RECORDS PROVIDED -
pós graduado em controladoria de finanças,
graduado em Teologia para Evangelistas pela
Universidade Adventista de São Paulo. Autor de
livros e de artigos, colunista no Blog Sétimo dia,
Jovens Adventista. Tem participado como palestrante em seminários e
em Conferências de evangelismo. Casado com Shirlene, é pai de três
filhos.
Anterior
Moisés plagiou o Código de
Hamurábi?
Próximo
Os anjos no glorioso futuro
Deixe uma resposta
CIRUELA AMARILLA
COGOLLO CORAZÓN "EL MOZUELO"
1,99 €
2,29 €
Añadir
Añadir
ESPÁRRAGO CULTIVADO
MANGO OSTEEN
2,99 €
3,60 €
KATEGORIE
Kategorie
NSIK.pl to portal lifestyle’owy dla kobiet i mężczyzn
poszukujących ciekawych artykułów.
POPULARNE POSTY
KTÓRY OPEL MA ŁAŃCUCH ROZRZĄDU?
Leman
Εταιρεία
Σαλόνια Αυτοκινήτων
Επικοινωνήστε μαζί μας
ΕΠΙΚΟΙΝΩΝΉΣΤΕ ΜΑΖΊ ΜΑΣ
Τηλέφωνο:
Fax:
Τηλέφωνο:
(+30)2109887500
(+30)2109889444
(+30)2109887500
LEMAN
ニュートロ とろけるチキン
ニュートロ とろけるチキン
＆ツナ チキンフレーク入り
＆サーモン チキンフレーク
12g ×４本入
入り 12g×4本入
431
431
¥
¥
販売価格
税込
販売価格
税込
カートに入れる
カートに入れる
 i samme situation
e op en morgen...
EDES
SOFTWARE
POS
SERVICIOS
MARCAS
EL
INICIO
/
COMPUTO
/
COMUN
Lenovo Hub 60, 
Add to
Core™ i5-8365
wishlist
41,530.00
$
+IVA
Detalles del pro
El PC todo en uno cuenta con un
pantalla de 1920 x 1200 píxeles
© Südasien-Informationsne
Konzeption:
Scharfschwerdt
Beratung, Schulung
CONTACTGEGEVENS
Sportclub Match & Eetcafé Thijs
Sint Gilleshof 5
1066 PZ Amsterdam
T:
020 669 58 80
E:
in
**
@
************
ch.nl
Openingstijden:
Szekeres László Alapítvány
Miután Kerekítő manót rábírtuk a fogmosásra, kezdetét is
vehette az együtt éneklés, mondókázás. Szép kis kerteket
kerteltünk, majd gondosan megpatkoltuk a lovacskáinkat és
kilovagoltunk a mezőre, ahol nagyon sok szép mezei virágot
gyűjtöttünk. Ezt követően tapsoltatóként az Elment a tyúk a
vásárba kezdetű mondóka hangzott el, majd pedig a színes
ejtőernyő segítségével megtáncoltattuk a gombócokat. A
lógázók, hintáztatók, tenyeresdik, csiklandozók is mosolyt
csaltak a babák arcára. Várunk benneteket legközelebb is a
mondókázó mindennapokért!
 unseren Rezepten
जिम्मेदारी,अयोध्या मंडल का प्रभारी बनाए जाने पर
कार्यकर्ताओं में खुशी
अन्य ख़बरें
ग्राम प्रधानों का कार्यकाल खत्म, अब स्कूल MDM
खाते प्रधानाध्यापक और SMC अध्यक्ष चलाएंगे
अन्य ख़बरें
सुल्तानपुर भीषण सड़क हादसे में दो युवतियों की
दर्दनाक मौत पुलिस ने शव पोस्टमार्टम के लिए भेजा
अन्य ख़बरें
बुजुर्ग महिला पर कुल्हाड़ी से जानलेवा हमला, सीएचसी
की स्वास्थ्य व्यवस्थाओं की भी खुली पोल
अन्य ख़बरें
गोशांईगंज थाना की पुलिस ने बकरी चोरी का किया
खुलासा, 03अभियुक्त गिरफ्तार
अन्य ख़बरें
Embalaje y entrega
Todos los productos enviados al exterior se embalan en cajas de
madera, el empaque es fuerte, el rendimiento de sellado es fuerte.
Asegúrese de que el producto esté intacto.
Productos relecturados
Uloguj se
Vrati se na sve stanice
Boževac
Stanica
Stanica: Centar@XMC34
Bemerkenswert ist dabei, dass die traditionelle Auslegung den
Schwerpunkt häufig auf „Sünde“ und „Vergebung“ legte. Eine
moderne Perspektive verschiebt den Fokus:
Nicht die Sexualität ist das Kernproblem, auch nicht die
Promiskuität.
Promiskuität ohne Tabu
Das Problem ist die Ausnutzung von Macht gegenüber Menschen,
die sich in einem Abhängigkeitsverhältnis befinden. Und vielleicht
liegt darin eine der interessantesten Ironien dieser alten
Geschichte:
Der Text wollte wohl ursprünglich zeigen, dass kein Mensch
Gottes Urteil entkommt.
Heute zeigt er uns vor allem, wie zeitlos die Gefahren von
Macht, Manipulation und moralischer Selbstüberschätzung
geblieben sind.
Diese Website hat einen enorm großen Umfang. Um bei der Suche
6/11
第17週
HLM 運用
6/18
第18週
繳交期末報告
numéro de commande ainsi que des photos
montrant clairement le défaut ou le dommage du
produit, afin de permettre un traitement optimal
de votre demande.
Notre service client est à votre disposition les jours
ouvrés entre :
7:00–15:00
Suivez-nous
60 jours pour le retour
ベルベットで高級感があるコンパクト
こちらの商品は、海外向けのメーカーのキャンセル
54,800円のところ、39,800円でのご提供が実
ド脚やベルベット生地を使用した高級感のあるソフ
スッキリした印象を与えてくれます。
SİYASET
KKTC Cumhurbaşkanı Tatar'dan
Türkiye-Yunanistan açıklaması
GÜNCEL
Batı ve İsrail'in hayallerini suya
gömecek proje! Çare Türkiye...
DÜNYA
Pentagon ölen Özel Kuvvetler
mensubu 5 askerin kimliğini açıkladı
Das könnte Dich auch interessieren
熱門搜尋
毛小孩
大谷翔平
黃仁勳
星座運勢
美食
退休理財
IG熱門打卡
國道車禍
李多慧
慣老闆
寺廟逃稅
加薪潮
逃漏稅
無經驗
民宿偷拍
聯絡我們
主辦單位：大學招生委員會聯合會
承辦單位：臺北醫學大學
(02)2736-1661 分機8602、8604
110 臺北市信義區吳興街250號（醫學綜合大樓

REQUIRED ACTION - In the listing above, find each line with the word "jours" and return it.

EXERCISE SOLUTION -
Notre service client est à votre disposition les jours
60 jours pour le retour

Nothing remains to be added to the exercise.